How to Evaluate AI-Generated Results
Project Introduction
The frontend class I took over the semester is coming to an end. For my final project, I created an interface called Style Print that helps extract visual style elements from reference images and generate new UI designs.
StylePrint is a project where you upload multiple UI reference images, extract design elements from each, and combine them to generate new React/Tailwind UI code. Each week, we received group mentoring from professional developers. Through this process, I realized that the important thing is not that AI produces results itself, but rather making AI-generated results comprehensible enough for me to evaluate them.
The Problem with Convincing Results
When AI creates UI, the results often look quite plausible. The colors fit reasonably well, the layout doesn’t look bad, and the Tailwind code works at first glance. But from the code alone, it’s hard to tell whether the colors used were what I intended, which parts of the reference it was taken from, whether accessibility standards were met, or if the code is reusable.
This is especially true when mixing multiple UI references in one project. For example, if colors come from reference 1, typography from 2, and layout from 3, it’s difficult to verify if the final combination was applied as intended just by looking at the output.
A Connecting Link Called IntentSpec
So in this project, instead of going directly from image to code, there’s an intermediate structure called IntentSpec. Design elements extracted from references are divided into facets like color, typography, layout, spacing, and component style, and it records which elements came from which references.
It looks roughly like this.
type IntentSpec = {
chosen: {
colorRefId?: string
typographyRefId?: string
layoutRefId?: string
spacingRefId?: string
componentStyleRefId?: string
}
normalized: {
palette?: Record<string, string>
typography?: object
layout?: object
spacing?: object
componentStyle?: object
}
provenance: Record<string, Evidence>
conflicts: ConflictCard[]
repairs: RepairPlan[]
coherenceScore?: number
}
At first, I felt this structure was a bit cumbersome. Wouldn’t it be faster to just input an image and generate code right away? But as the project progressed, I realized this intermediate structure was the core of the project.
With IntentSpec, you can ask more specific questions like "Does this result align with my intent?"
- Did it use the intended color palette?
- Is the typography size not too small?
- For a compact layout, is spacing not excessively wide?
- Did the generated code actually reflect the intended facets?
It turns AI outputs from something assessed by intuition into something that can be compared and reviewed concretely.
What AI Should Do vs. What Code Should Do
One piece of feedback from mentoring was not to delegate everything to the LLM; it’s better to code deterministic processes where possible. Initially, I had the LLM API extract all features, but to save tokens and improve system stability, I split the system by feature. For things like color extraction, which can be calculated pixel-wise, the code handles it. AI is used for interpreting layout mood or component style from images and auditing whether the generated code reflects the intent well.
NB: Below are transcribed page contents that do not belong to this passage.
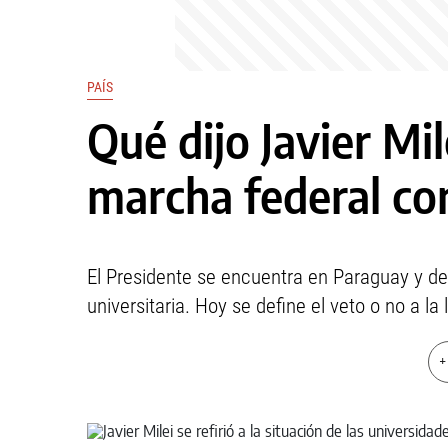
PAÍS
Qué dijo Javier Mil
marcha federal con
El Presidente se encuentra en Paraguay y de
universitaria. Hoy se define el veto o no a la
+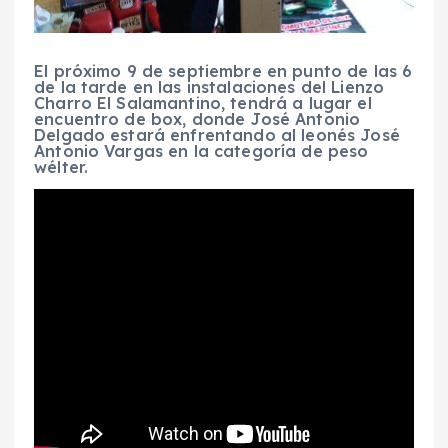
El próximo 9 de septiembre en punto de las 6
de la tarde en las instalaciones del Lienzo
Charro El Salamantino, tendrá a lugar el
encuentro de box, donde José Antonio
Delgado estará enfrentando al leonés José
Antonio Vargas en la categoría de peso
wélter.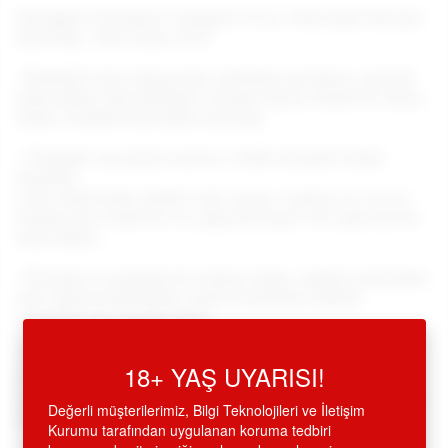
Usb Şarjlı 5 Fonksiyon Titreşimli 18 cm. Teknolojik Vantuzlu
Anal Plug - Ürün Kodu: E772
•
Realistik insan dokusunda, phthalate içermeyen, güvenli
meteryalden imal edilmiştir, inceden kalına, büyük bir etkiye
sahip, titreşimli teknolojik anal plug,
•
Titreşimli, çok güçlü motorlu, 5 farklı dinamik ritimde
titreşimli,
( düz, kesik kesik, darbeli, hızlı, yavaş, vurgulu vs.) ve her
titreşim için 5 farklı hız ve yoğunluk ayarlı, tek tuşla kontrol
etme imkanı,
•
Pürüzsüz ve boğumlu bir yüzeye sahip, uzaktan kumandalı,
anal vajinal kullanılabilir, güçlü titreşimiyle şiddetli
orgazmlar için tasarlanmıştır,
•
Ürünümüz, usb bağlantılıdır. Pc, mac, mobil şarj cihazı,
18+ YAŞ UYARISI!
power banks, araç adaptörü, ve adaptör bağlantısıyla her
yerde ve anında takar takmaz çalıştırıp, güvenle kullanmaya
Değerli müşterilerimiz, Bilgi Teknolojileri ve İletişim
başlayabilirsiniz,
Kurumu tarafından uygulanan koruma tedbiri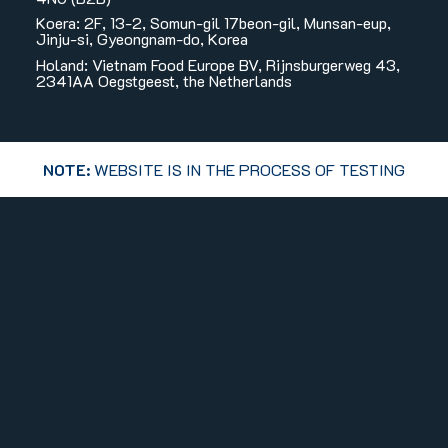
Koera: 2F, 13-2, Somun-gil 17beon-gil, Munsan-eup,
Jinju-si, Gyeongnam-do, Korea
Holand: Vietnam Food Europe BV, Rijnsburgerweg 43,
2341AA Oegstgeest, the Netherlands
NOTE:
WEBSITE IS IN THE PROCESS OF TESTING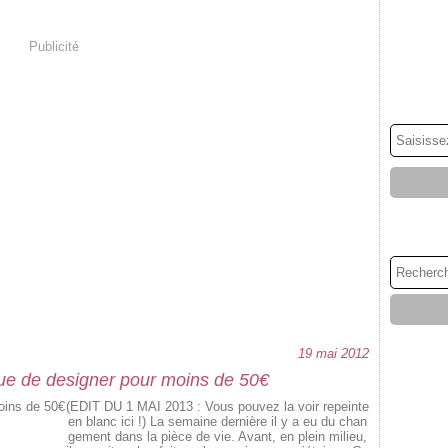
Publicité
19 mai 2012
que de designer pour moins de 50€
(EDIT DU 1 MAI 2013 : Vous pouvez la voir repeinte
en blanc ici !) La semaine dernière il y a eu du chan
gement dans la pièce de vie. Avant, en plein milieu,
The final React/Tailwind code generation is handled by v0. Building this structure made clear what AI excels at and what requires human-set criteria. This separation also made it possible to track issues during the process and helped improve the quality of the results.
Ultimately, My Personal Preference Matters
A key point emphasized by my mentor was "My taste, my thoughts, my decisions." The more I used AI, the more this statement resonated. AI won’t necessarily ask the right questions for what I want. Because the results look plausible, I might overlook details. Ultimately, if I don’t know what I want, I have no standard to judge the AI’s output.
- What is the core purpose of this service?
- Is the target user a designer, frontend developer, or someone wanting to quickly prototype?
- Should the output be a creative mockup, or code ready to be copied and pasted and run immediately?
Answering these questions helped sharpen the direction of the service.
Scope of AI Utilization
The project is now in its final stages. Next, I need to verify whether each feature works as intended, whether the UI design indeed reflects the references as intended, and how to improve UI design coherence and aesthetics.
I believe AI can assist in this process. If I establish criteria for checking whether "what I intended" is functioning correctly, AI can evaluate the results through tests and iteratively suggest improvements, enabling code reviews of what I’ve built so far.
Conclusion
What I learned through this project is not just how to use AI more, but how to make AI-generated results understandable and evaluable by myself.
AI produces results quickly. But whether those results are what I wanted, what standards define good results, and what should be fixed — these are decisions I have to make. Therefore, in the AI era, more important than prompt-writing skills is the ability to structure what I want, turn it into evaluation criteria, and create repeatable validation processes.
Ultimately, good AI utilization is less about blindly delegating work and more about building frameworks that help me make clearer decisions.